**DESCRIPTION OF THE TASK:**
Would you repeat each line below exactly, without the pictures?

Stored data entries

- - - - - - -

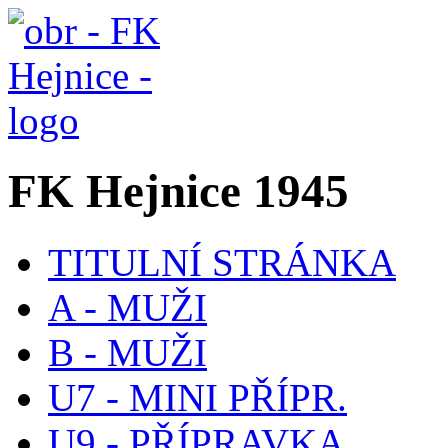
FK Hejnice 1945
TITULNÍ STRÁNKA
A - MUŽI
B - MUŽI
U7 - MINI PŘÍPR.
U9 - PŘÍPRAVKA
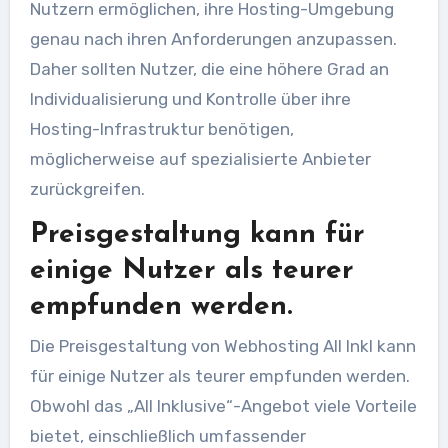
Nutzern ermöglichen, ihre Hosting-Umgebung
genau nach ihren Anforderungen anzupassen.
Daher sollten Nutzer, die eine höhere Grad an
Individualisierung und Kontrolle über ihre
Hosting-Infrastruktur benötigen,
möglicherweise auf spezialisierte Anbieter
zurückgreifen.
Preisgestaltung kann für
einige Nutzer als teurer
empfunden werden.
Die Preisgestaltung von Webhosting All Inkl kann
für einige Nutzer als teurer empfunden werden.
Obwohl das „All Inklusive“-Angebot viele Vorteile
bietet, einschließlich umfassender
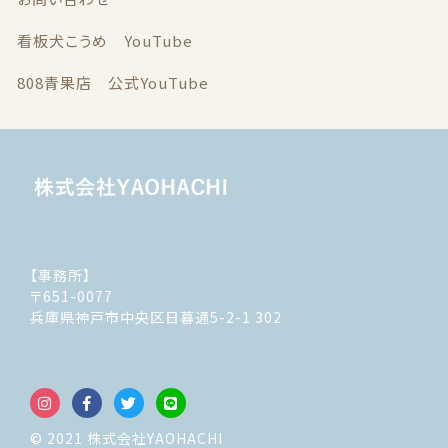
看板犬こうめ YouTube
808青果店 公式YouTube
【事務所】
〒651-0077
兵庫県神戸市中央区日暮通5-2-1 302
© 2021 株式会社YAOHACHI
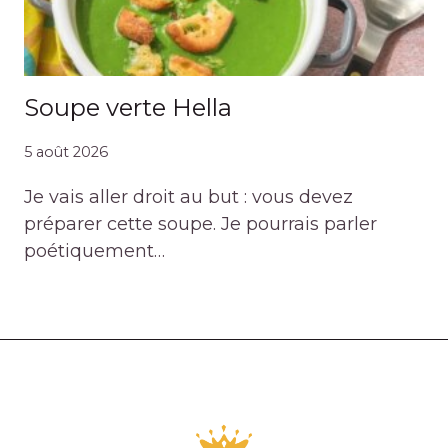
Soupe verte Hella
5 août 2026
Je vais aller droit au but : vous devez
préparer cette soupe. Je pourrais parler
poétiquement…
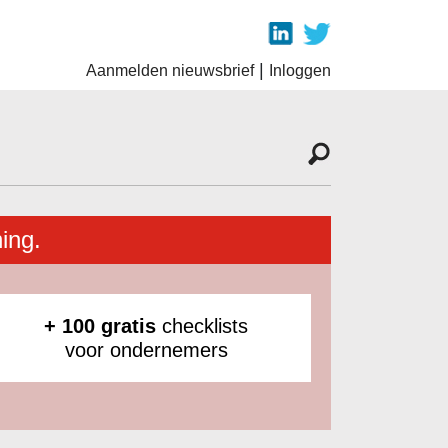
|
Aanmelden nieuwsbrief
Inloggen
ing.
+ 100 gratis
checklists
voor ondernemers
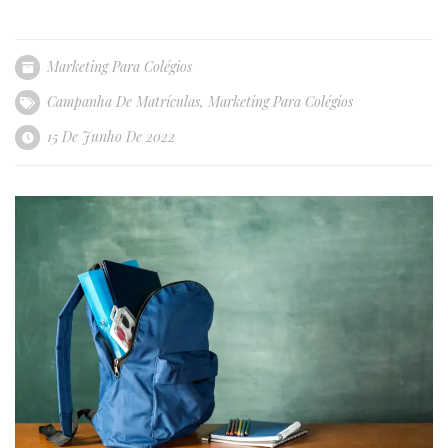
Marketing Para Colégios
Campanha De Matrículas
,
Marketing Para Colégios
15 De Junho De 2022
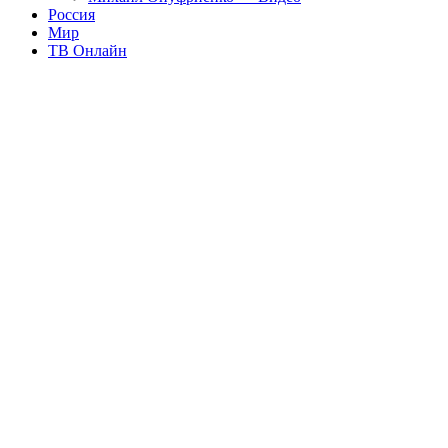
Россия
Мир
ТВ Онлайн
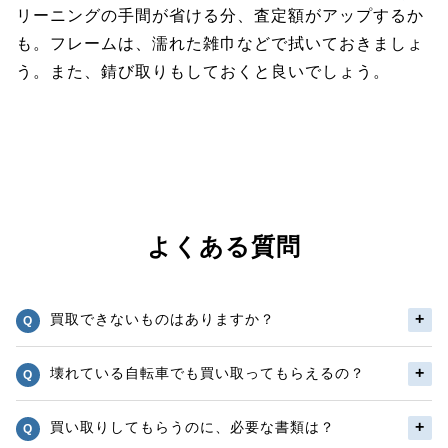
リーニングの手間が省ける分、査定額がアップするか
も。フレームは、濡れた雑巾などで拭いておきましょ
う。また、錆び取りもしておくと良いでしょう。
よくある質問
買取できないものはありますか？
壊れている自転車でも買い取ってもらえるの？
買い取りしてもらうのに、必要な書類は？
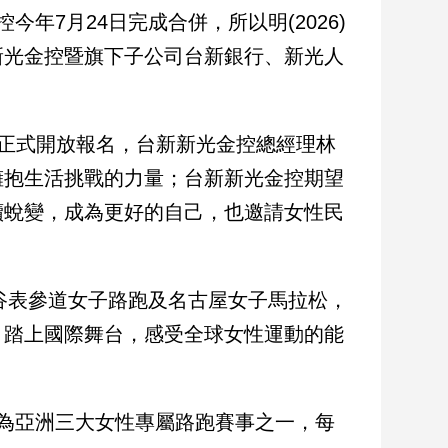
年7月24日完成合併，所以明(2026)
新光金控暨旗下子公司台新銀行、新光人
即日起正式開放報名，台新新光金控總經理林
擁抱生活挑戰的力量；台新新光金控期望
續蛻變，成為更好的自己，也邀請女性民
澀谷表參道女子路跑及名古屋女子馬拉松，
，踏上國際舞台，感受全球女性運動的能
為亞洲三大女性專屬路跑賽事之一，每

- - - - - - -

**SOLUTION BELOW:**
FK Hejnice 1945
TITULNÍ STRÁNKA
A - MUŽI
B - MUŽI
U7 - MINI PŘÍPR.
U9 - PŘÍPRAVKA
Nutzern ermöglichen, ihre Hosting-Umgebung
genau nach ihren Anforderungen anzupassen.
Daher sollten Nutzer, die eine höhere Grad an
Individualisierung und Kontrolle über ihre
Hosting-Infrastruktur benötigen,
möglicherweise auf spezialisierte Anbieter
zurückgreifen.
Preisgestaltung kann für
einige Nutzer als teurer
empfunden werden.
Die Preisgestaltung von Webhosting All Inkl kann
für einige Nutzer als teurer empfunden werden.
Obwohl das „All Inklusive“-Angebot viele Vorteile
bietet, einschließlich umfassender
看板犬こうめ YouTube
808青果店 公式YouTube
【事務所】
〒651-0077
兵庫県神戸市中央区日暮通5-2-1 302
© 2021 株式会社YAOHACHI
Soupe verte Hella
5 août 2026
Je vais aller droit au but : vous devez
préparer cette soupe. Je pourrais parler
poétiquement…
|
Aanmelden nieuwsbrief
Inloggen
ing.
+ 100 gratis
checklists
voor ondernemers
Marketing Para Colégios
Campanha De Matrículas
,
Marketing Para Colégios
15 De Junho De 2022
Россия
Мир
ТВ Онлайн
リーニングの手間が省ける分、査定額がアップするか
も。フレームは、濡れた雑巾などで拭いておきましょ
う。また、錆び取りもしておくと良いでしょう。
よくある質問
買取できないものはありますか？
壊れている自転車でも買い取ってもらえるの？
買い取りしてもらうのに、必要な書類は？
年7月24日完成合併，所以明(2026)
新光金控暨旗下子公司台新銀行、新光人
即日起正式開放報名，台新新光金控總經理林
擁抱生活挑戰的力量；台新新光金控期望
續蛻變，成為更好的自己，也邀請女性民
澀谷表參道女子路跑及名古屋女子馬拉松，
，踏上國際舞台，感受全球女性運動的能
為亞洲三大女性專屬路跑賽事之一，每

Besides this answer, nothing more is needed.